Game Room can be 'iTunes for games'
Service will be a "big library" of classic games when it's finished; 1000 titles a "conservative" estimate
Krome Studios' creative director Steve Stamatiadis has said that Microsoft's upcoming Game Room, which the studio is currently creating, could become the equivalent of iTunes for videogames.
"I think the thing is that you've got a whole range of stuff that people can't get any more," he said, speaking to GamesIndustry.biz. "It's a way of getting these arcade games legally and authentically - that's a big plus. It's like having iTunes - you've got music that you can't find albums for, but you can now go and buy it. This is just a different version of that for games."
Microsoft announced the Game Room - its new Xbox Live service - earlier this year. The service will be a space for gamers to socialise - through their avatars - and to buy and play retro arcade games.
"I have no idea how far [Microsoft is] planning on taking it," Stamatiadis added. "But on the arcade front you have a lot of games that you can have in your arcade room that you may have seen once or twice, or you may never have seen in an arcade - there's a compilation. And I know Microsoft is going out there just talking to everyone. They're looking at lots of different classic games. It's going to be a big library when it's finished that's for sure. I know they're saying over a thousand, but I'm sure that's conservative."
Stamatiadis also spoke about redundancies at the studio - one of the world's largest independent studios, which had employed upwards of 400 people - last year, saying that the tough economic situation had forced it to reduce numbers for the first time in ten years.
"We didn't have enough to keep everyone going. We were quite large after Clone Wars which had three studios doing stuff, after that there wasn't much for those guys to do.
"Some we've actually been able to hire back, so it's not like they've all gone. We got people back as soon as we could get work for them. It was a really tough period but the guys were really good about it and we helped them out the best we could. [...] We had to do it because, frankly, stuff is pretty tough at the moment."
However, Stamatiadis said he was confident the industry would pick up in time - "People [will] realise they have to get games out again - they can't make money without making games" - and pointed out it's not the first lull the industry has gone though, it's just taking longer to recover.
As well as Game Room, the studio is also currently working on its first self-published PSN title, Blade Kitten, which Stamatiadis said he wanted to create after the work had been completed on Star Wars: The Force Unleashed.
"We said after doing Star Wars, which was a very large game and involved 140 people spread across different studios, that we didn't want to do another big game straight away," he explained.

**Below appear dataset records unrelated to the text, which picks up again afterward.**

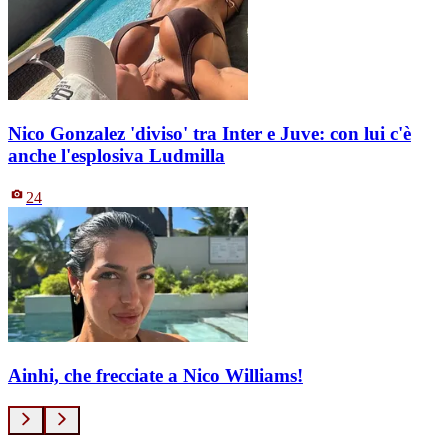
Nico Gonzalez 'diviso' tra Inter e Juve: con lui c'è
anche l'esplosiva Ludmilla
24
Ainhi, che frecciate a Nico Williams!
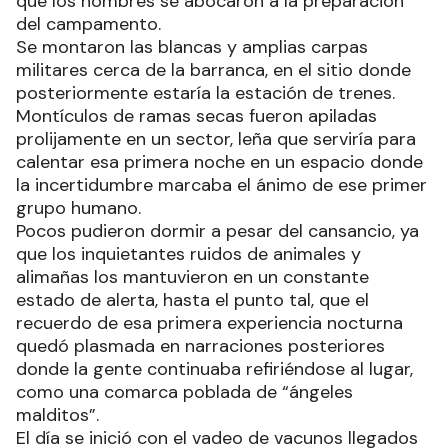
que los hombres se abocaron a la preparación
del campamento.
Se montaron las blancas y amplias carpas
militares cerca de la barranca, en el sitio donde
posteriormente estaría la estación de trenes.
Montículos de ramas secas fueron apiladas
prolijamente en un sector, leña que serviría para
calentar esa primera noche en un espacio donde
la incertidumbre marcaba el ánimo de ese primer
grupo humano.
Pocos pudieron dormir a pesar del cansancio, ya
que los inquietantes ruidos de animales y
alimañas los mantuvieron en un constante
estado de alerta, hasta el punto tal, que el
recuerdo de esa primera experiencia nocturna
quedó plasmada en narraciones posteriores
donde la gente continuaba refiriéndose al lugar,
como una comarca poblada de “ángeles
malditos”.
El día se inició con el vadeo de vacunos llegados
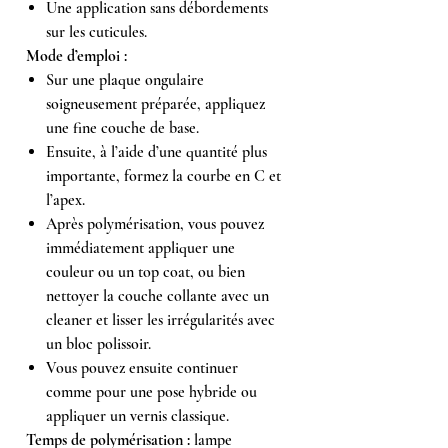
Une application sans débordements
sur les cuticules.
Mode d’emploi :
Sur une plaque ongulaire
soigneusement préparée, appliquez
une fine couche de base.
Ensuite, à l’aide d’une quantité plus
importante, formez la courbe en C et
l’apex.
Après polymérisation, vous pouvez
immédiatement appliquer une
couleur ou un top coat, ou bien
nettoyer la couche collante avec un
cleaner et lisser les irrégularités avec
un bloc polissoir.
Vous pouvez ensuite continuer
comme pour une pose hybride ou
appliquer un vernis classique.
Temps de polymérisation :
lampe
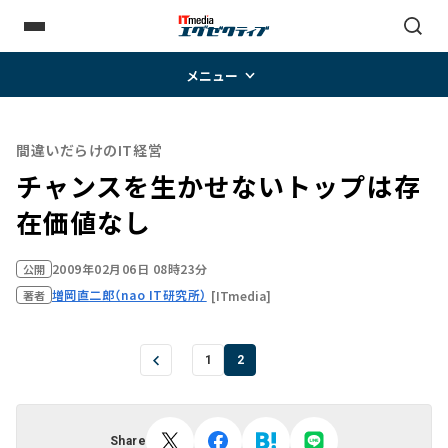
メニュー
間違いだらけのIT経営
チャンスを生かせないトップは存
在価値なし
2009年02月06日 08時23分
公開
増岡直二郎（nao IT研究所）
[ITmedia]
著者
1
2
Share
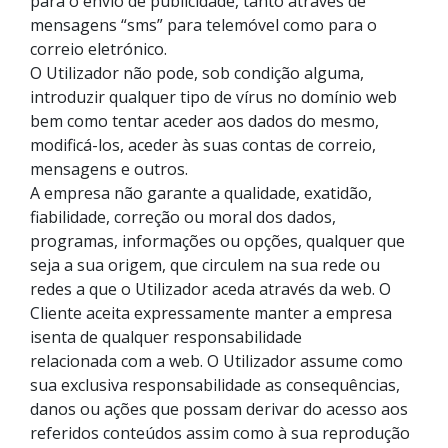
para o envio de publicidade, tanto através de
mensagens “sms” para telemóvel como para o
correio eletrónico.
O Utilizador não pode, sob condição alguma,
introduzir qualquer tipo de vírus no domínio web
bem como tentar aceder aos dados do mesmo,
modificá-los, aceder às suas contas de correio,
mensagens e outros.
A empresa não garante a qualidade, exatidão,
fiabilidade, correção ou moral dos dados,
programas, informações ou opções, qualquer que
seja a sua origem, que circulem na sua rede ou
redes a que o Utilizador aceda através da web. O
Cliente aceita expressamente manter a empresa
isenta de qualquer responsabilidade
relacionada com a web. O Utilizador assume como
sua exclusiva responsabilidade as consequências,
danos ou ações que possam derivar do acesso aos
referidos conteúdos assim como à sua reprodução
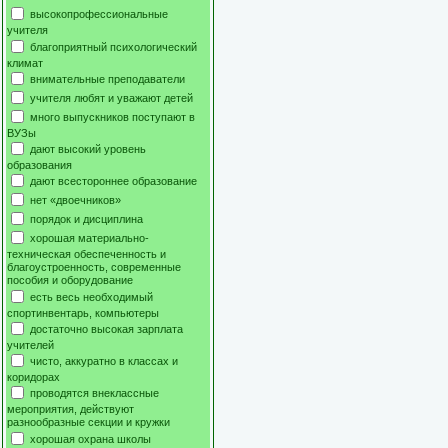
высокопрофессиональные
учителя
благоприятный психологический
климат
внимательные преподаватели
учителя любят и уважают детей
много выпускников поступают в
ВУЗы
дают высокий уровень
образования
дают всестороннее образование
нет «двоечников»
порядок и дисциплина
хорошая материально-
техническая обеспеченность и
благоустроенность, современные
пособия и оборудование
есть весь необходимый
спортинвентарь, компьютеры
достаточно высокая зарплата
учителей
чисто, аккуратно в классах и
коридорах
проводятся внеклассные
мероприятия, действуют
разнообразные секции и кружки
хорошая охрана школы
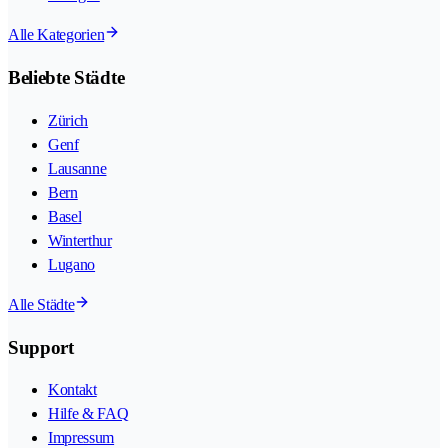
Alle Kategorien
Beliebte Städte
Zürich
Genf
Lausanne
Bern
Basel
Winterthur
Lugano
Alle Städte
Support
Kontakt
Hilfe & FAQ
Impressum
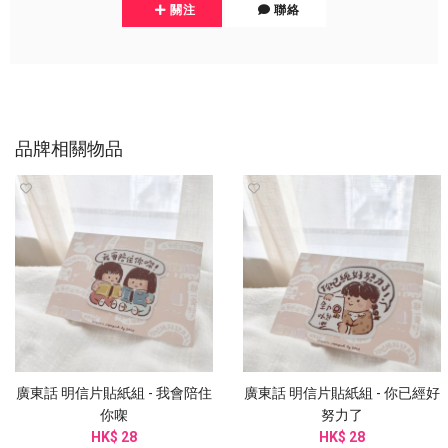
關注
聯絡
品牌相關物品
廣東話 明信片貼紙組 - 我會陪住
廣東話 明信片貼紙組 - 你已經好
你㗎
努力了
HK$ 28
HK$ 28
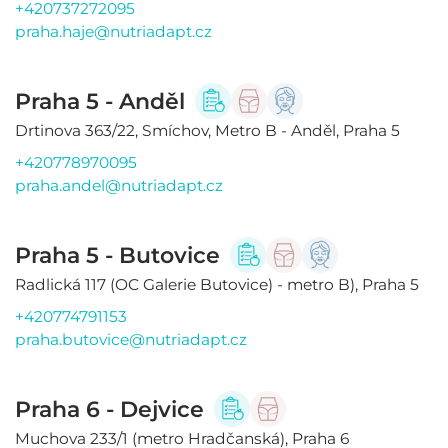
+420737272095
praha.haje@nutriadapt.cz
Praha 5 - Anděl
Drtinova 363/22, Smíchov, Metro B - Anděl, Praha 5
+420778970095
praha.andel@nutriadapt.cz
Praha 5 - Butovice
Radlická 117 (OC Galerie Butovice) - metro B), Praha 5
+420774791153
praha.butovice@nutriadapt.cz
Praha 6 - Dejvice
Muchova 233/1 (metro Hradčanská), Praha 6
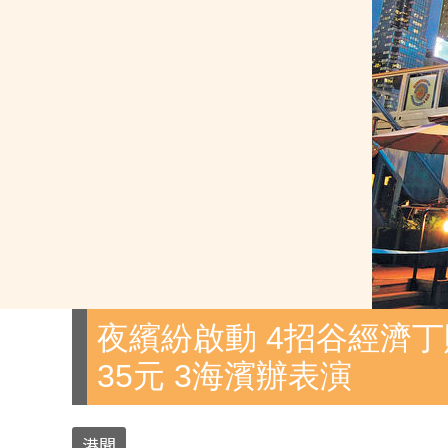
夜繽紛啟動 4招谷經濟丁
35元 3海濱辦表演
港聞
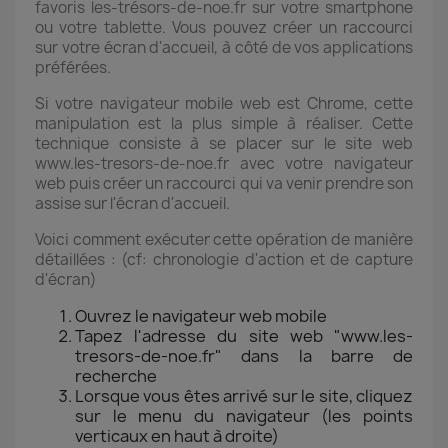
favoris les-trésors-de-noe.fr sur votre smartphone
ou votre tablette. Vous pouvez créer un raccourci
sur votre écran d'accueil, à côté de vos applications
préférées.
Si votre navigateur mobile web est Chrome, cette
manipulation est la plus simple à réaliser. Cette
technique consiste à se placer sur le site web
www.les-tresors-de-noe.fr avec votre navigateur
web puis créer un raccourci qui va venir prendre son
assise sur l'écran d'accueil.
Voici comment exécuter cette opération de manière
détaillées : (cf: chronologie d'action et de capture
d'écran)
Ouvrez le navigateur web mobile
Tapez l'adresse du site web "www.les-
tresors-de-noe.fr" dans la barre de
recherche
Lorsque vous êtes arrivé sur le site, cliquez
sur le menu du navigateur (les points
verticaux en haut à droite)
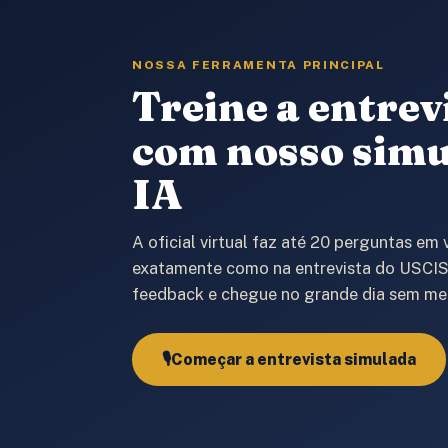
NOSSA FERRAMENTA PRINCIPAL
Treine a entrev
com nosso sim
IA
A oficial virtual faz até 20 perguntas em 
exatamente como na entrevista do USCIS
feedback e chegue no grande dia sem me
🎙️
Começar a entrevista simulada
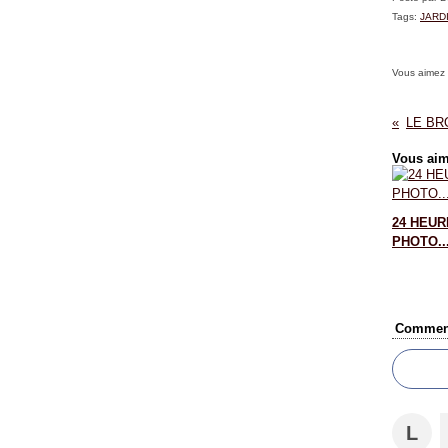
Tags:
JARD
Vous aimez
Vous aim
24 HEUR
PHOTO..
Comment
L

For the creation of the IP, the studio designed an entire comic book and world before beginning work on the game. Stamatiadis said that self-publishing its first title had been a steep learning curve, but had allowed it to do "weird stuff" a publisher probably wouldn't have backed.

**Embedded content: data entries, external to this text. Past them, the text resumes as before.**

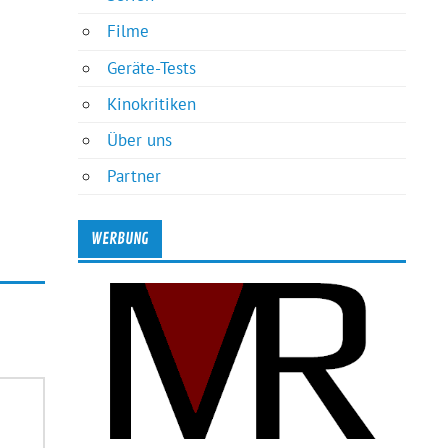
Filme
Geräte-Tests
Kinokritiken
Über uns
Partner
WERBUNG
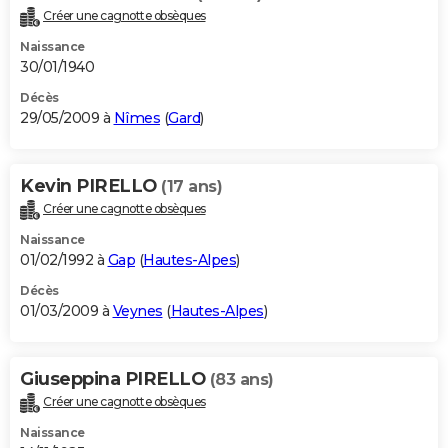
Créer une cagnotte obsèques
Naissance
30/01/1940
Décès
29/05/2009 à
Nîmes
(
Gard
)
Kevin PIRELLO
(17 ans)
Créer une cagnotte obsèques
Naissance
01/02/1992 à
Gap
(
Hautes-Alpes
)
Décès
01/03/2009 à
Veynes
(
Hautes-Alpes
)
Giuseppina PIRELLO
(83 ans)
Créer une cagnotte obsèques
Naissance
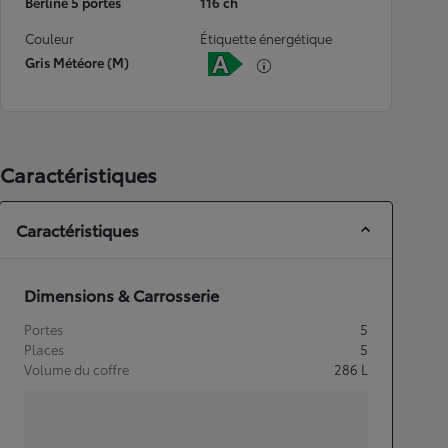
Berline 5 portes
116 ch
Couleur
Étiquette énergétique
Gris Météore (M)
Caractéristiques
Caractéristiques
Dimensions & Carrosserie
Portes
5
Places
5
Volume du coffre
286
L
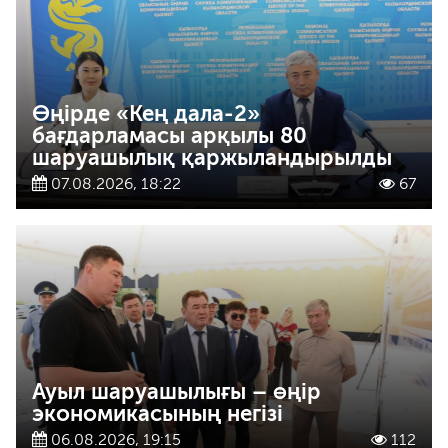
Өңірде «Кең дала-2»
бағдарламасы арқылы 80
шаруашылық қаржыландырылды
07.08.2026, 18:22
67
Ауыл шаруашылығы – өңір
экономикасының негізі
06.08.2026, 19:15
112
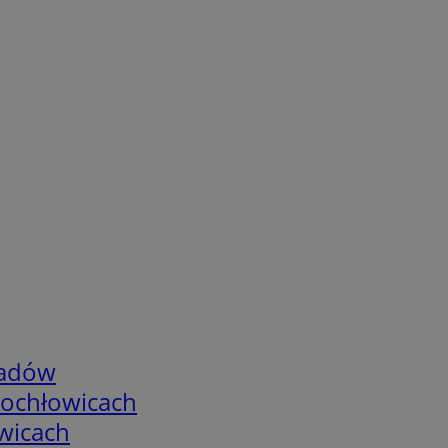
adów
tochłowicach
wicach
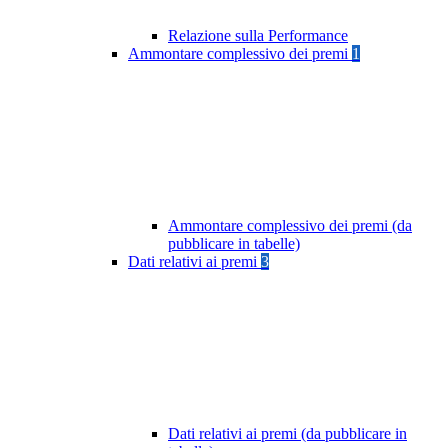
Relazione sulla Performance
Ammontare complessivo dei premi
1
Ammontare complessivo dei premi (da
pubblicare in tabelle)
Dati relativi ai premi
3
Dati relativi ai premi (da pubblicare in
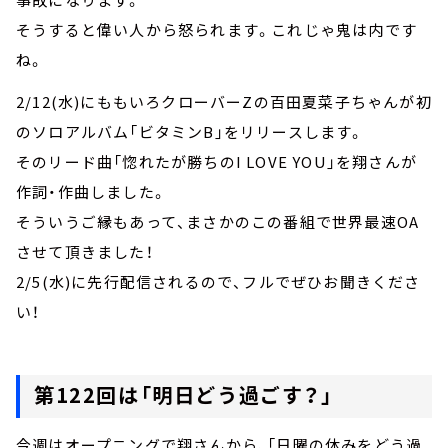
そうすると偉い人から怒られます。これじゃ鬼は内です
ね。
2/12(水)にももいろクローバーZの百田夏菜子ちゃんが初
のソロアルバム「ビタミンB」をリリースします。
そのリード曲「惚れたが勝ちのI LOVE YOU」を翔さんが
作詞・作曲しました。
そういうご縁もあって、まさかのこの番組で世界最速OA
させて頂きました！
2/5(水)に先行配信されるので、フルでぜひお聞きくださ
い！
第122回は「明日どう過ごす？」
今週はオープニングで翔さんから、「日曜の休みをどう過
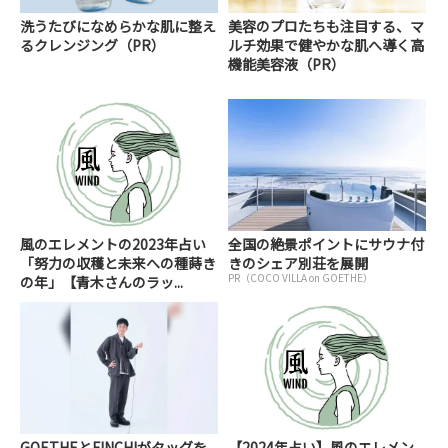
洗うたびになめらかな肌に整え
美容のプロたちも注目する、マ
るクレンジング（PR）
ルチ効果で健やかな肌へ導く高
機能美容液（PR）
風のエレメントの2023年占い
全国の絶景ポイントにサウナ付
「努力の収穫と未来への種蒔き
きのシェア別荘を展開
PR（COCO VILLA on GOETHE）
の年」【青木さんのラッ...
GOETHEとFINCHIがタッグを
【2024年占い】風のエレメン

"Digital is a good place to try it and see if it's got any traction. It's easier than going to a publisher to try to get one title signed up for an unknown IP, because you've got no chance of doing that nowadays. Anything that's a little bit different, there's going to be less of a chance," he said.
"Do it online, you can find your audience easier. They don't have to go hunting down boxed copies somewhere.
"Smaller groups can get access directly to what they want to get hold of. That's what I'm hoping."